Brow Beat

What Does District 9 Have To Say About Apartheid?

I caught a matinee of District 9 today with a friend who is a devoted sci-fi buff, and who spent several years living in South Africa (in the post-apartheid aughts). Afterward, we agreed we’d had a blast—unlike Dan Engber, whose review is here —and then got to the harder work of puzzling over the film’s politics. That District 9 grapples with apartheid is irrefutable, but what does it have to say on the subject? (Spoilers hover above the next paragraph, their alien turbines idling.) 

My friend was troubled by the depiction of the stranded aliens as “shiftless” “intergalactic schlubs,” as Dan puts it. There’s something unsavory, he argued, in director Neill Blomkamp portraying his allegorical shack dwellers as dumb, hapless, and helpless members of a community so thoroughly rent by poverty and oppression that the only hope for their betterment lies either in intervention from the outside (Wikus van der Merwe) or the lone efforts of an anomalous, intellectually advanced insider (the alien called Christopher Thompson). This logic can take on an infantilizing, unempowering aspect, he said, that denies oppressed parties agency, the ability to organize effectively from the ground up.

We were both uncertain about Blomkamp’s ultimate point about miscegenation, for lack of a better word, as represented by Wikus’s gooey transformation into a prawn. Right through the film’s final image, Wikus regards his othering from himself as a horror he wants reversed—he fights the evil MNU not out of virtue but out of self-interest and, in the process, becomes a microcosmic model for any “native” body that fears “foreign” contamination. The transforming/transformed Wikus isn’t the embodiment of post-racial harmony. Rather, the metamorphosis alienates him twice over, strands him between categories that are themselves left intact: He’s not a human and he’s not a “prawn,” either.

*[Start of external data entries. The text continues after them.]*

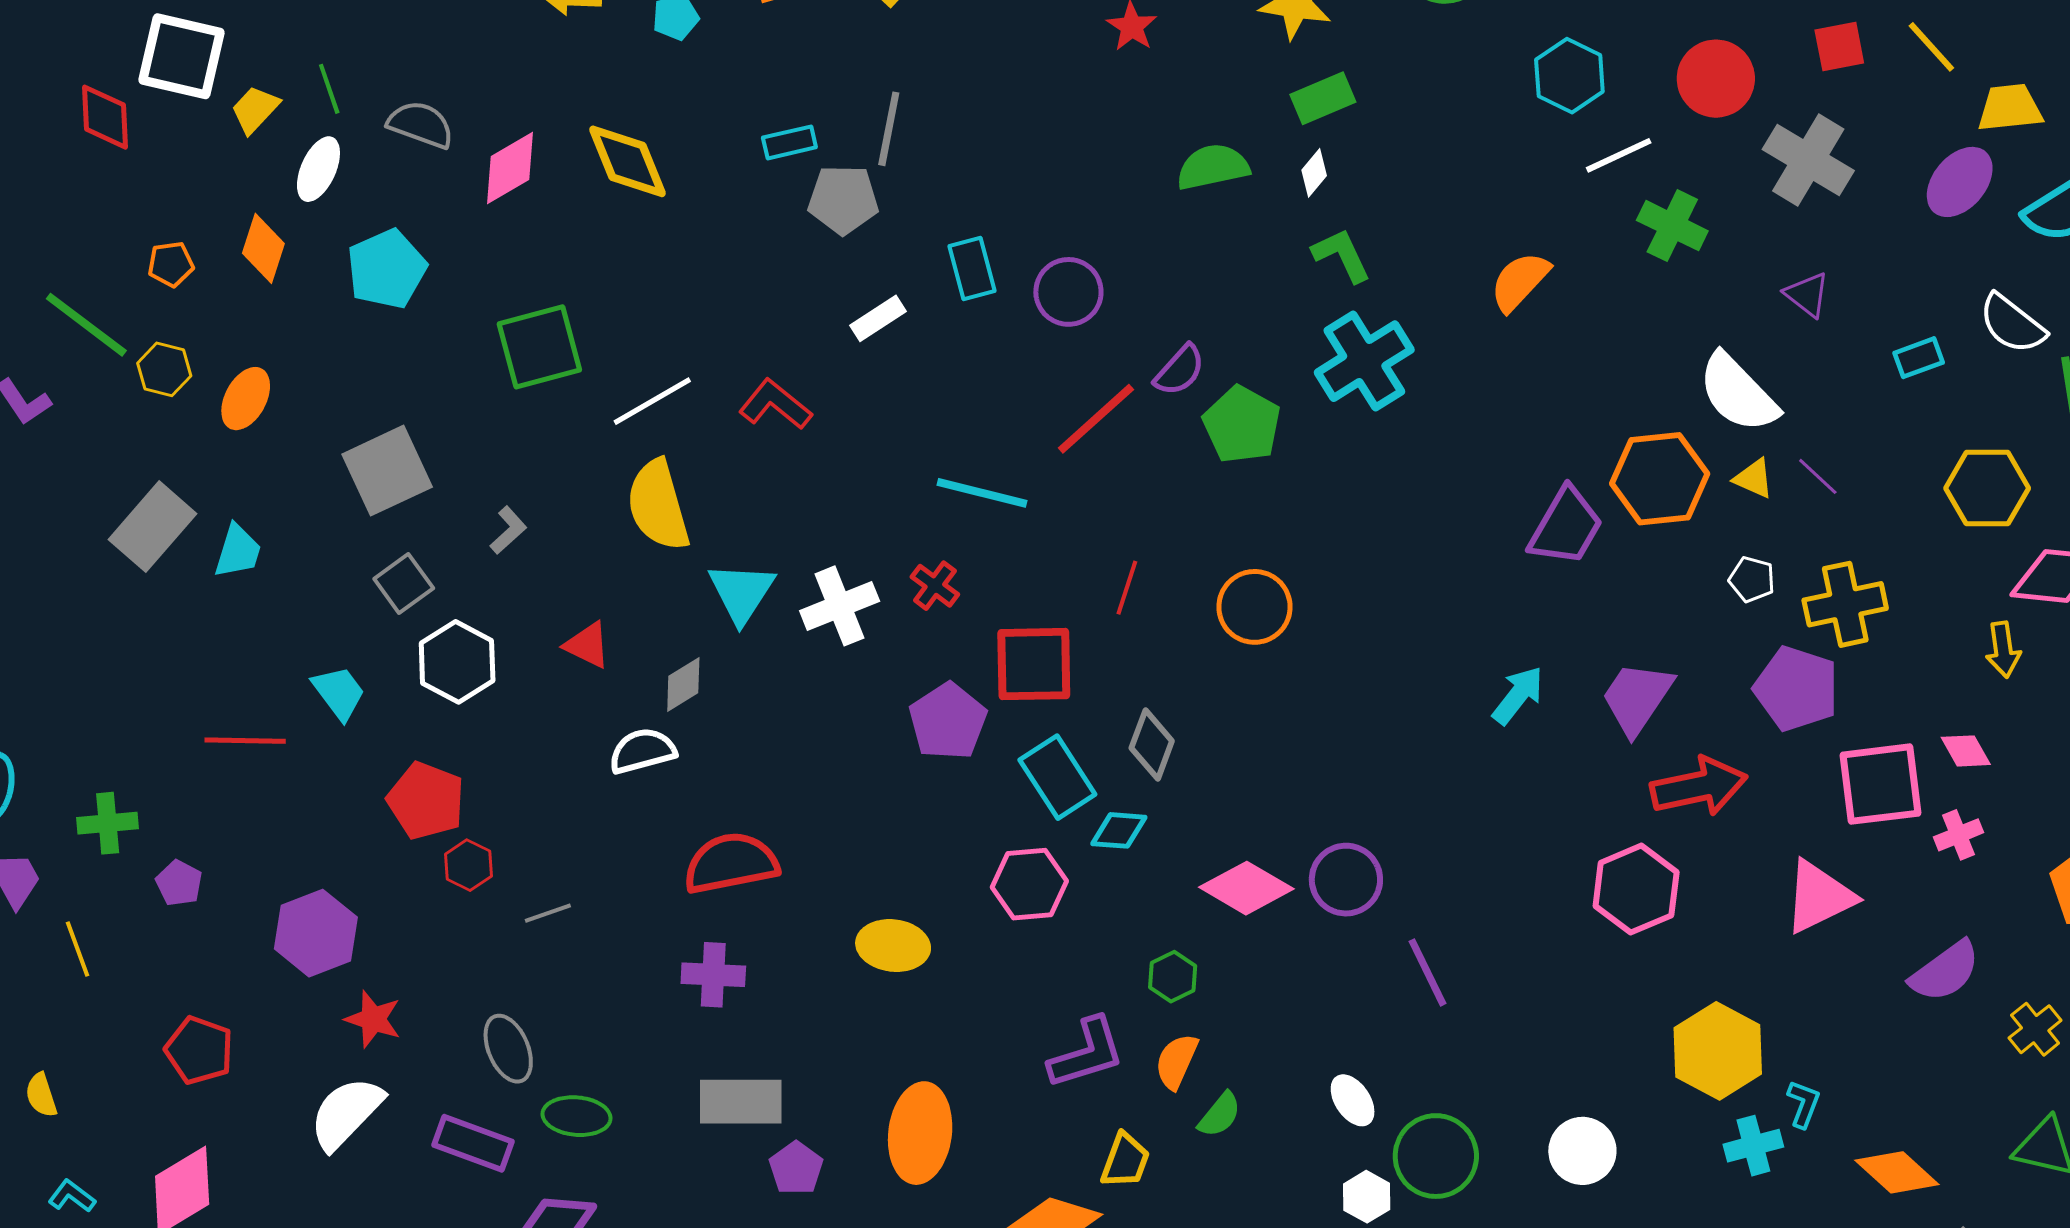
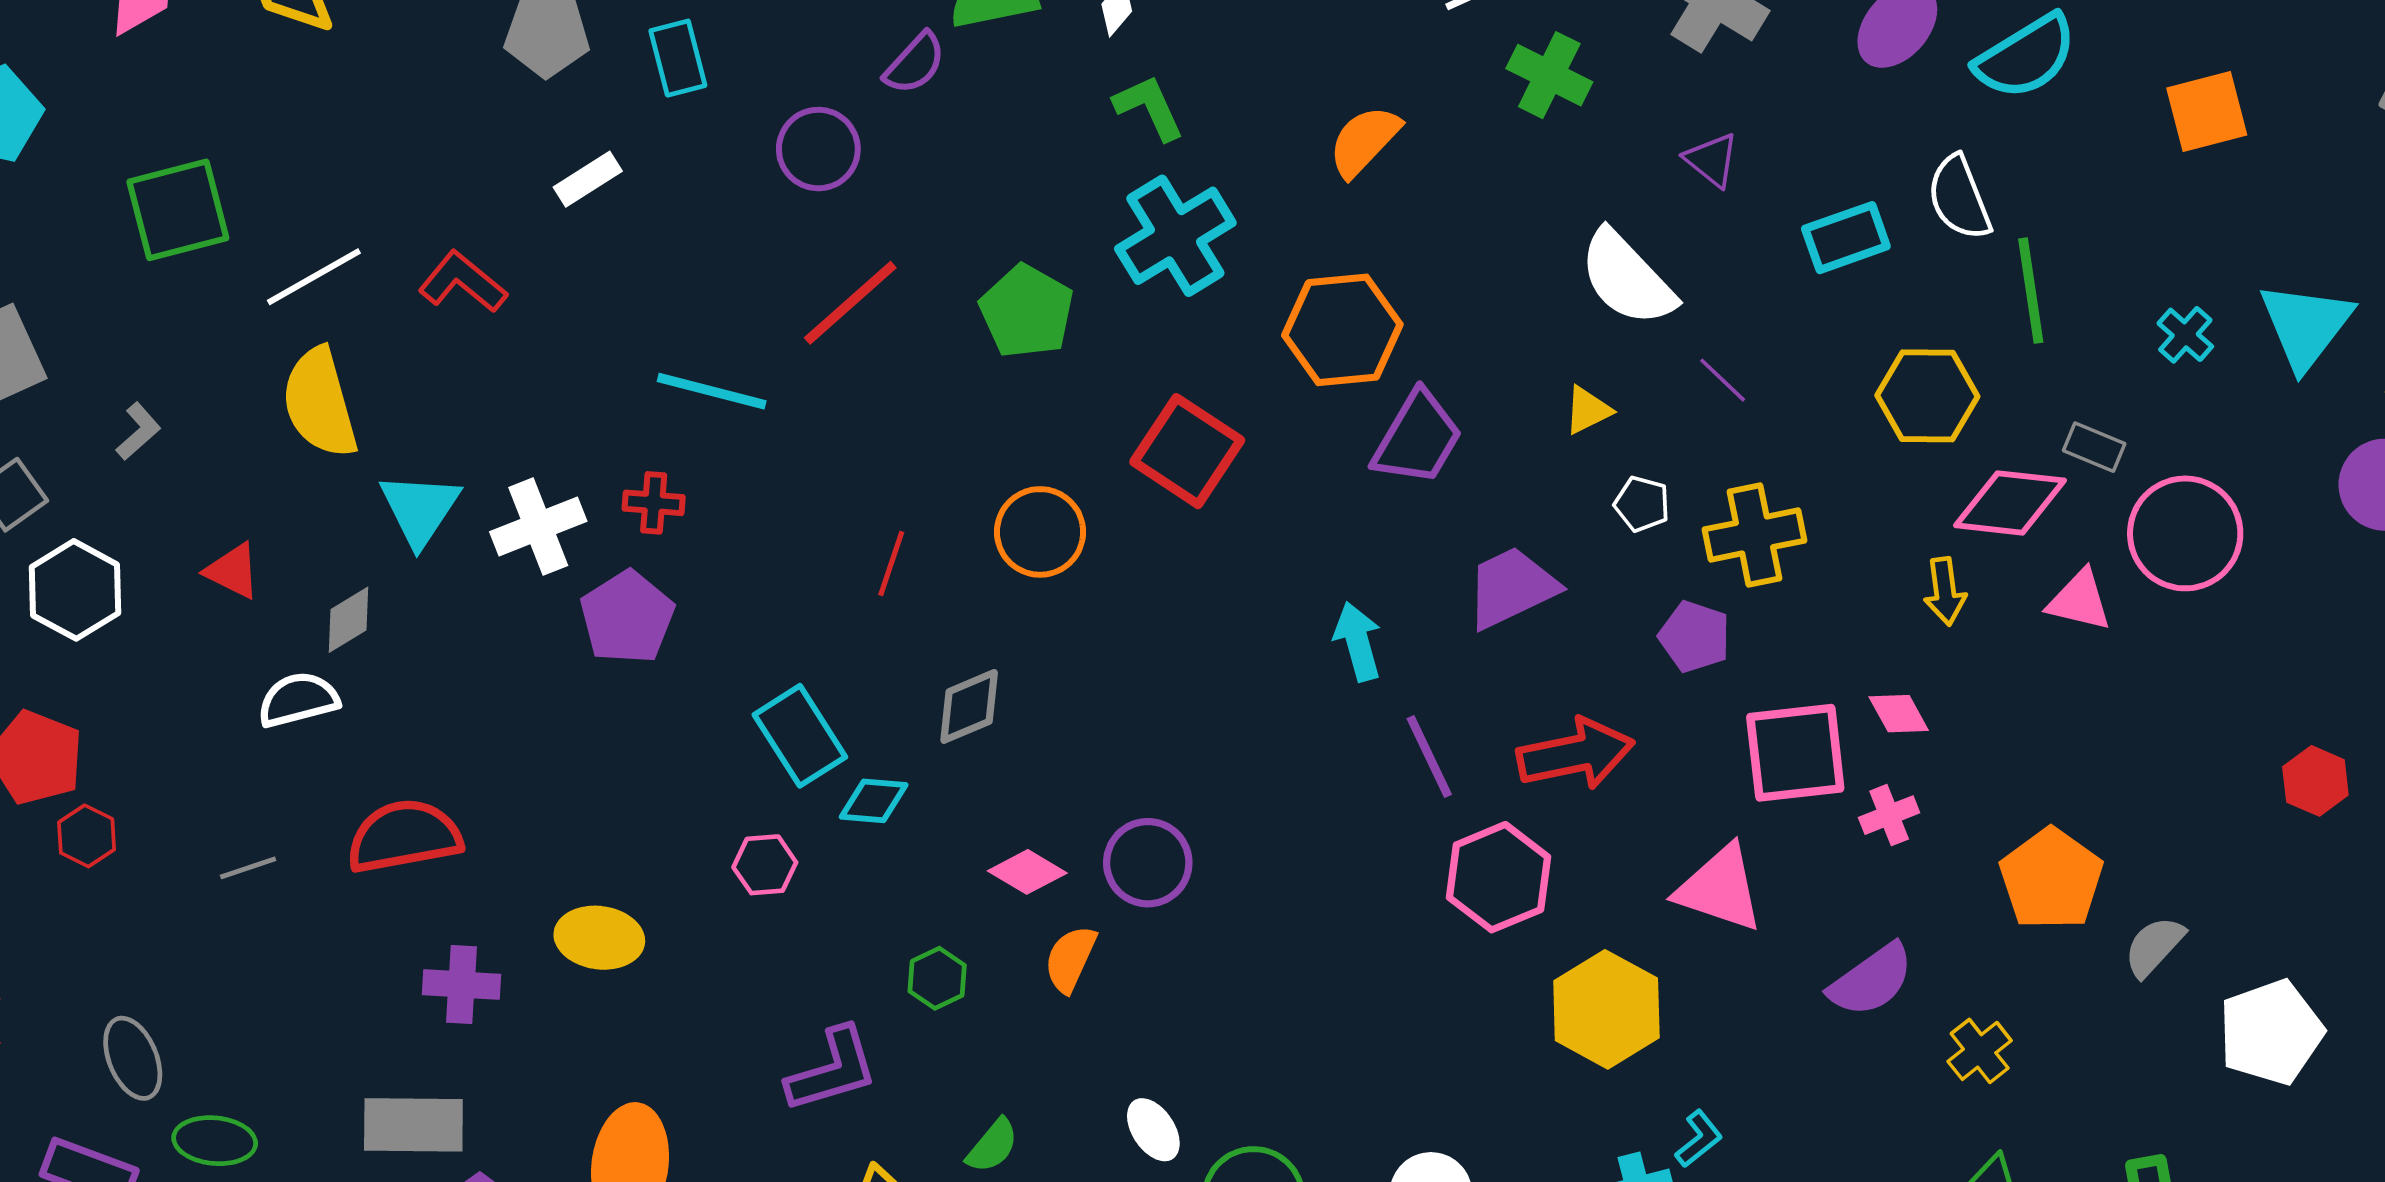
cyan rectangle: (972, 269) -> (678, 58), moved
white semicircle: (2012, 324) -> (1959, 198), turned 30
cyan rectangle: (1919, 358) -> (1846, 238), size x1.4
purple semicircle: (1180, 370) -> (915, 63), moved
yellow triangle: (1754, 478) -> (1588, 410), moved, turned -51
orange hexagon: (1660, 479) -> (1342, 330), moved
red cross: (935, 586) -> (654, 503), turned -33
red line: (1127, 588) -> (891, 563), moved
red square: (1034, 664) -> (1187, 451), moved, turned 34
purple pentagon: (1796, 689) -> (1695, 637), size x0.7
cyan arrow: (1518, 695) -> (1358, 642), turned -54
purple trapezoid: (1637, 698) -> (1511, 588), moved, turned 30
purple pentagon: (948, 721) -> (627, 617), moved
gray diamond: (1152, 745) -> (969, 706), moved, turned 46
pink hexagon: (1029, 884) -> (765, 865), size x0.7
pink diamond: (1246, 888) -> (1027, 872), size x0.7
pink triangle: (1819, 897) -> (1720, 889), turned 44
gray line: (548, 913) -> (248, 868), moved
purple line: (1427, 972) -> (1429, 756), moved
purple cross: (713, 975) -> (461, 985), moved
yellow hexagon: (1718, 1051) -> (1606, 1009), moved
orange semicircle: (1176, 1061) -> (1070, 959), moved
cyan L-shape: (1804, 1104) -> (1699, 1139), turned 30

That’s fine—it makes him a more interesting character and District 9 a more complicated film. But while it’s clear Wikus isn’t a radical, Blomkamp’s own position remains opaque. It occurs to me that we could easily imagine the South African Lou Dobbs, say, sympathizing with and championing the prawns—after all, they don’t peskily want jobs or equal rights as citizens; they just want to wash our hands of themselves and fly on home.